Hi! I’m the “Spartan Grandpa” and here is “my story”.
Salt Lake City Spartan Race
Early 2015, Matt and Brindy (my son and his wife) invited me to participate in a “Spartan” race. I had never heard of a Spartan race before but Matt explained to me that it was a “mud run”. I had heard of of a mud run and have often toyed with the idea of participating in one, I told him I would enter as long as he agreed to carry me on his back. Matt is a really buff kid. He does a lot of CrossFit exercises and probably could carry me on his back through a mud run. He told me not to worry that if I had a hard time getting over the obstacles or under or through other obstacles that he would give me a hand. So – I agreed to do it. How exciting!
I had about three months to prepare so I decided to take up a exercise program in my garage that I found online called “Seven Minute Workout by Johnson & Johnson” (the pharmaceutical company). I logged about 55 workouts (they are not really 7 minutes long – usually 21 to 35 minutes long) During my training and was doing about 150 push-ups three times a week, lots of pull-ups, lots of crunches, and lots of other exercises like squats, lunges, and Burpees. Since I was a pretty decent trail runner I figured I would get through the 8 – 10 miles and 25 obstacles.
The problem was that I had been suffering from quite a bit of pain in my left hip. I always believed that it was a issue with my hip flexor muscle group and was told years earlier by a doctor that I should try physical therapy. I did that for a year. I never suspected that I had anything other than strained hip flexor’s.
In the Spartan race, our team of 3 “Team Quack” placed in the top third (there were 6,000 participants) I placed 7th of 24 in the 55+ year old class. I felt pretty good about my results and had a blast doing it and vowed to do it again.
Around February 10, 2016, my good friend Mike Swartz, a chiropractor whom have known for 25 years, came into my office to see me. He asked me if everything was okay and when I told him yes he said “no it’s not. You are walking crooked with a limp and your turning your neck as if you were in pain.” I told him that yes I was dealing with some physical issues but that I was okay. He denied that and agreed to come to my office two days a week to “work on me”. After a week of telling me that I needed to get my hip and neck x-rayed I finally did so.
I got x-rays February 26, 2016, and Mike discussed the results with me the next day. The scariest part of the report was the diagnosis of “severe osteoarthritis” in my left hip. Mike was very kind and calming when he said that it was something I could work through but something I would never recover from. For a guy like me who has always been very active (water skiing, wake boarding, snow boarding, rock climbing, hiking, trail running, etc, and have been known to carry clothes dryers upstairs by myself, carry multiple backpacks through the mountains to help a young man or young woman get through a tough time, and do lots of things without physical restriction, this was a real blow. On Monday, February 29, 2016 my wife Cheryl and I met with Mike and looked at the x-rays. It was pretty easy to see the problem.
Mike told me to go see my general practice doctor and a specialist.
You can imagine what was going through my mind at that time. Lots of things. I had no idea what osteoarthritis was. Arthritis is something that old people get when they go into wheelchairs, right! Ignorantly, I thought it was something that showed up in big lumps in your knuckles, joints, and crippling behaviors. I was pretty much wrong on all counts. Now I have osteoarthritis to live with forever.
Why this Blog?
I started this blog called Spartan Grandpa because I want to journal my progress in getting my body in shape to deal with osteoarthritis. I am a grandfather to 6 wonderful grandkids – Ezra, Eli, Dylan, Liam, Emmie, Adisyn and Layla. I want to be able to keep up with all of them.

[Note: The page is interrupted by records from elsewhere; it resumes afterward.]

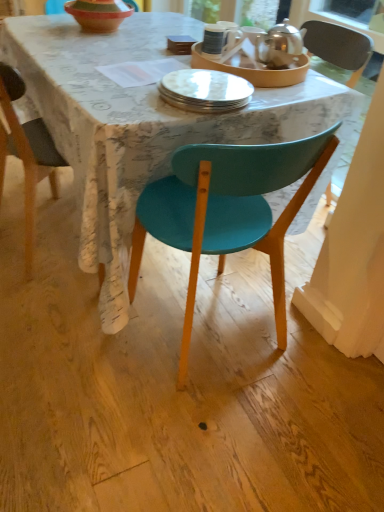 Question: Considering the positions of matte white plate at center, which ranks as the second tableware in right-to-left order, and terracotta clay bowl at upper center in the image, is matte white plate at center, which ranks as the second tableware in right-to-left order, wider or thinner than terracotta clay bowl at upper center?

Choices:
 (A) wide
 (B) thin

Answer: (A)

Question: From the image's perspective, relative to terracotta clay bowl at upper center, is matte white plate at center, which ranks as the second tableware in right-to-left order, above or below?

Choices:
 (A) above
 (B) below

Answer: (B)

Question: Considering the real-world distances, which object is farthest from the teal plastic chair at center?

Choices:
 (A) polished silver teapot at upper right, the 2th tableware in the left-to-right sequence
 (B) white glossy mug at upper center
 (C) terracotta clay bowl at upper center
 (D) matte teal chair at center
 (E) matte white plate at center, which is counted as the first tableware, starting from the left

Answer: (C)

Question: Estimate the real-world distances between objects in this image. Which object is closer to the white glossy mug at upper center?

Choices:
 (A) matte white plate at center, which ranks as the second tableware in right-to-left order
 (B) matte teal chair at center
 (C) terracotta clay bowl at upper center
 (D) teal plastic chair at center
 (E) polished silver teapot at upper right, the 2th tableware in the left-to-right sequence

Answer: (E)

27 million people in the United States suffer from the effects of osteoarthritis in all different stages. Mine was diagnosed “severe” (whatever that means) but I’ve been promised that if I work-out perfectly and take care of this body, that I’ll be able to develop the muscles I need to reduce the effects of the arthritis.
In this blog, I hope to help and inspire other grandpas to enjoy their grandkids by sharing what I learn. Maybe I will post something helpful. Maybe others will teach me how to cope as they are doing. We will see! I will post my honest progress and I hope it helps somebody else that gets diagnosed with osteoarthritis. I know that it’s not the end of the world or of life as I know it. There are a lot worse diagnoses I could have received. I feel very fortunate to have the body that I do. Our bodies are the thing that allow us to experience everything we experience.